Move the white layer content 1px downwards and 1 px to left:

Move the copper plate layer on the top and give to it blending mode =Color:

There's too much black and full white. Antialiasing transparency generates some intermediate shades. You can balance these colors by inserting a curves layer. Reduce full black and white and increase the amount of light copper:

It maybe isn't a good idea to take any color to the drawing from the copper plate photo, because it's also a noisy image. In theory the engraved lines are pure copper and thus earn own pure colors. That can be got by placing the line layers on top with blending mode =Normal and adjusting the bright and dark color to resemble copper.

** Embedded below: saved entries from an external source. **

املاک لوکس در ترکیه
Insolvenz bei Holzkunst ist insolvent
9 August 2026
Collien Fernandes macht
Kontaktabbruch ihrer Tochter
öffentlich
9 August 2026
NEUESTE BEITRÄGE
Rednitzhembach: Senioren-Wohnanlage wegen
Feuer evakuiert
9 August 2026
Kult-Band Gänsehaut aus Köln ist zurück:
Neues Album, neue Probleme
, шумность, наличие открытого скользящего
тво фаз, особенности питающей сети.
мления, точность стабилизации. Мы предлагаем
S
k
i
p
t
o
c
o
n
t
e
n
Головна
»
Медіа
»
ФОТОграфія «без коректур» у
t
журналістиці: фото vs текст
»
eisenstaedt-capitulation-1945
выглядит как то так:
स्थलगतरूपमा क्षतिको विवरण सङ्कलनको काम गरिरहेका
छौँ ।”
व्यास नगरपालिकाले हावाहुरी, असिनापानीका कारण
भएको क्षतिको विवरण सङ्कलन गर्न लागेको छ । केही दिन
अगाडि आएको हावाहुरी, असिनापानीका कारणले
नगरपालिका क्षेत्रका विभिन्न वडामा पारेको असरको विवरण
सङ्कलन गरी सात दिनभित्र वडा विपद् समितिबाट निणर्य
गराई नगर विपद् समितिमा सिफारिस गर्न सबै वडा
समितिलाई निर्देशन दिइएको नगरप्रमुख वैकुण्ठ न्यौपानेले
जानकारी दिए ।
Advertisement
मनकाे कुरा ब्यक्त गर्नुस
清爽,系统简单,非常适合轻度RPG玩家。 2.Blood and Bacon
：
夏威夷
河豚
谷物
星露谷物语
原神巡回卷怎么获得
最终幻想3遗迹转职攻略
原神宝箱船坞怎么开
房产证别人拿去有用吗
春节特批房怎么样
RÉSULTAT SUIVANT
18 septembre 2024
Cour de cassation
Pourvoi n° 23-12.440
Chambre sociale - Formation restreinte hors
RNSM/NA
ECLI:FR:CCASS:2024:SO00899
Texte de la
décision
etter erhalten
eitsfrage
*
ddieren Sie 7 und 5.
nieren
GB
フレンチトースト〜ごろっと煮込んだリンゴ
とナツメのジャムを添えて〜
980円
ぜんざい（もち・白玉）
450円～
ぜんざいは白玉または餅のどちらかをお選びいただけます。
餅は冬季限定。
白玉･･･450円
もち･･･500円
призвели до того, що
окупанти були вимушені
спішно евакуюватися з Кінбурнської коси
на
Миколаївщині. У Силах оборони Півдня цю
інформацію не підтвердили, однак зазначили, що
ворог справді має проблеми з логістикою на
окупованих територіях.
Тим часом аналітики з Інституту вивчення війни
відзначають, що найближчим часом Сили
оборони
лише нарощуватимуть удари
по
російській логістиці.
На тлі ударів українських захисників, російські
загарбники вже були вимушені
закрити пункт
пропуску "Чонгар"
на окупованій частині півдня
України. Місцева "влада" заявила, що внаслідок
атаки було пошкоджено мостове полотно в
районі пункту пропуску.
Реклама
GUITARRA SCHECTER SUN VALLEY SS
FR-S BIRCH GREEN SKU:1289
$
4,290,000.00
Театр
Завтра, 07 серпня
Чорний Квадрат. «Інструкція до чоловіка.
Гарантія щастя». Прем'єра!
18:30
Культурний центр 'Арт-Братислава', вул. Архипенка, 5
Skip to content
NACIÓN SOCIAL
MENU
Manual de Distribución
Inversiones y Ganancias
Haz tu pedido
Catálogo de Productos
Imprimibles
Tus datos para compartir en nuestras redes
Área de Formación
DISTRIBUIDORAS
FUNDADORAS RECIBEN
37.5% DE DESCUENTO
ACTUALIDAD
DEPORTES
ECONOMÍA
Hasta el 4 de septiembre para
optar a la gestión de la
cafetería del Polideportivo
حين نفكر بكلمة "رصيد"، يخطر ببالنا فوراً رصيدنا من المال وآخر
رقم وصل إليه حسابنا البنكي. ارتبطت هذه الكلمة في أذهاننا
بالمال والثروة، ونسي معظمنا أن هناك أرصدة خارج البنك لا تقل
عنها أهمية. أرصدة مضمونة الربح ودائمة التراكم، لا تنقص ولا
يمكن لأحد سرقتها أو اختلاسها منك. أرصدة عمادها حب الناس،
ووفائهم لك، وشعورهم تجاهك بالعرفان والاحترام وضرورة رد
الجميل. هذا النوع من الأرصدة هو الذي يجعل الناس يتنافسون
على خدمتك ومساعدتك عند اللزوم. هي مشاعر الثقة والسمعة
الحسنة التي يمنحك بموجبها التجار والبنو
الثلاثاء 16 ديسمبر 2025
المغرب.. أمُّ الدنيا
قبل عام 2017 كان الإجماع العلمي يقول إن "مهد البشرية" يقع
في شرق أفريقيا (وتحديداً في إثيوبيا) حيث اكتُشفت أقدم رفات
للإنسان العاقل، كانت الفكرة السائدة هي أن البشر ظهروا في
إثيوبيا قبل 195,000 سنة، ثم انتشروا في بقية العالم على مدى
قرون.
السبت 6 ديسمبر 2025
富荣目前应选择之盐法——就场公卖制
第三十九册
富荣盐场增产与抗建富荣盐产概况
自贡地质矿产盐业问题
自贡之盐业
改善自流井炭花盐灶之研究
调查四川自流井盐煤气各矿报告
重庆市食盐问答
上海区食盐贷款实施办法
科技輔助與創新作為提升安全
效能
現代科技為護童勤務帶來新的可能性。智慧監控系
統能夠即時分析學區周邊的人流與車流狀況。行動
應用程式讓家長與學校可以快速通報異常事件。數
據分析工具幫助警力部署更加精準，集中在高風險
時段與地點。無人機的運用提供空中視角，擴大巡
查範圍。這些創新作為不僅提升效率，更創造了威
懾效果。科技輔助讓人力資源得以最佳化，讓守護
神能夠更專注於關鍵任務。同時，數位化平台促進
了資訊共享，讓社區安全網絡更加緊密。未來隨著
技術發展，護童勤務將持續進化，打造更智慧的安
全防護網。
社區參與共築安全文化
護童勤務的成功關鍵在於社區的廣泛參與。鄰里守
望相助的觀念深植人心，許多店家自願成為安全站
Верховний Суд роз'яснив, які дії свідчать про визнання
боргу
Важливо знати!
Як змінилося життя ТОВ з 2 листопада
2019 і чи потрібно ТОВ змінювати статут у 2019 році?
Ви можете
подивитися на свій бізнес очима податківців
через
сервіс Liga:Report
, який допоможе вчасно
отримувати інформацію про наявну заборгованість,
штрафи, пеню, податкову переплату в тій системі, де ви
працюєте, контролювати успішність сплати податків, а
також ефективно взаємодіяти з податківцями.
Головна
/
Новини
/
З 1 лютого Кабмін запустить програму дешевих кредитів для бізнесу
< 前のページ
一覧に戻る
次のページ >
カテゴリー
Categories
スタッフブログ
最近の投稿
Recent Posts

Anti-alias transparency creates a good amount of intermediate colors also in this case, but to keep it bright enough reduce the opacity of the dark layer.
In this case the difference isn't dramatic between this and the previous method:

It's easy to think that in Illustrator or other vector drawing program you use the simple "2 separate drawings" method without blur, everything will be razor sharp. Envelope distortions can be used to fit the shapes and texts with a single click into the perspective of your copper plate photo with zero extra blur:

But the computer renders it to raster image to display it. The result is a little sharper, but not radically different than the bitmap version:

A zoom in view of the screenshot above reveals it's full of blur caused by antialiasing:

Placing your drawing as a fake engraving onto your copper plate starts by scaling the plate image bigger so that there's no reason to make the drawing smaller. Its 1 px line width cannot be squeezed, the only result would be blur:

The next step is to lift the contrast with curves. Some intermediate greys are needed to keep the image together:

The white should be converted to transparency. One way to do it is to use the negated image as its own layer mask. But as well you can select color range, pick the white and insert some fuzziness:

Pressing DEL removes white and most greys:

Make a duplicate layer and apply Image > Adjust > Invert to get a bright version. Move it 1 px downwards and 1 px to the left:

Move the copper plate layer to top and give to it blending mode =Color. Insert a curves layer above the line drawings to adjust the darkness and brightness of the parts of the lines:

You want to distort the drawing to the right perspective. Link its layers in the layers panel, goto Edit > Transform > Distort and drag the corners. This generates new anti-alias blur and you must to readjust the curve:

The shading of the groove isn't well visible when the image is zoomed out. If you close the dark layer you get some light boost. It can look attractive because you get more light without making the groove white. But if someone zooms in he sees there's no shading, the image looks painted on the plate with a light color.
NOTE1: The preceding story assumed clean grooves. There's also another style to make engravings. One can use "burring tools" which rotate or do high frequency chiseling. They make highly non-uniform groove bottoms and create powder-like gloss effect:

This "burred" groove simulation takes its color from the copper plate photo like above, but the lines are simply masked black and white noise. It contains randomly pixels between black and white. It can be made by inserting 100% monochrome noise to solid 50% grey layer. Here's the line pattern with noise:

The extras can be removed by inserting the line pattern as white on black to the layer mask or by making a selection and deleting.
The unfortunate fact is that the line cannot be as narrow as with clean grooves. If there's less than 4 px wide noise lines they easily start to look disintegrating, because random blacks or nearly blacks have a good possibility to make wide enough clusters.